He repairs the human spirit

The artist Maggi Hambling has been profoundly influenced by Daniel Libeskind, whose architecture confronts the here and now

Maggi Hambling, 69, is one of Britain’s most distinguished and controversial artists. In 2013 she created the installation “War Requiem” as part of the Aldeburgh festival, celebrating the centenary of Benjamin Britten. Daniel Libeskind, also 69, is the Polish-American architect behind both the Jewish Museum in Berlin and the reconstruction of the World Trade Centre site in New York

I first felt the full impact of Libeskind’s work when I entered a particular room of the Jewish Museum in 2005.

That extraordinary building, with its tilting corridors, puts you in a strange and unsettled state of mind. I hadn’t experienced anything like it before. Of course you have slanting stairs in old houses, or uneven floors in churches, but to encounter such strange physical effects in a contemporary building produced a singular sensation. At the end of one of the tilted walkways was a room which visitors entered alone. It was the most chilling place I’ve ever been – a vertical concrete space with nothing on the walls, just a very high window on the right and a high, short ladder on the left. It instilled a sense of being left alone to face the emptiness; the room was full of horror without there being any horrific imagery. The eloquence of Libeskind’s architecture was to invoke the Holocaust through that sheer sense of alienation.

That experience was a crucial part of the inspiration for my “War Requiem” – paintings of anonymous war victims and battlefields accompanied by an excerpt from Britten’s requiem mass. When I began to work on the paintings for the installation, I realised I wanted to present it in the dovecote, a freestanding building in Snape Maltings whose interior, in both its height and emptiness, is similar to Libeskind’s room in Berlin. The structure has a burnt-out quality – it’s a strange, rusty metal box rising up out of the remains of a previous building. The haunting experiences of Libeskind’s room and of Britten’s music came together in my thinking.

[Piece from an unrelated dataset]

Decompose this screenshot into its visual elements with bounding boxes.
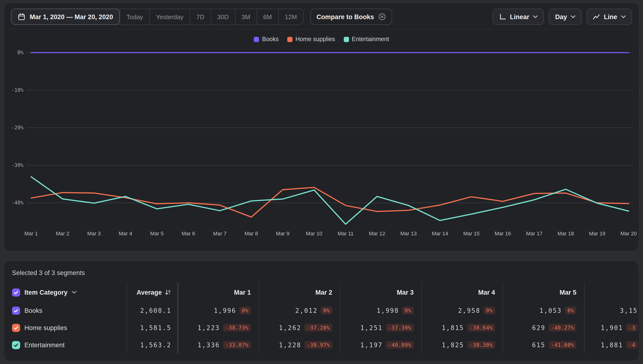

Back in 2001, Libeskind had to face the aftermath of the attacks on the World Trade Centre: after what had happened, he had to deal with the here and now. In a similar way, my “Aftermath” sculptures – rotting pieces of wood which I had found and encouraged into life by taking bits away and adding bits on – deal with the fallout of war, the fact that life goes on after war, after 9/11. There’s a sense, in this kind of process, of putting the human spirit back together again after a disaster.

Like Libeskind, I work from the imagination, upending or deconstructing something in order to create something new. I haven’t responded to any other contemporary architect in such a profound way as I have to him.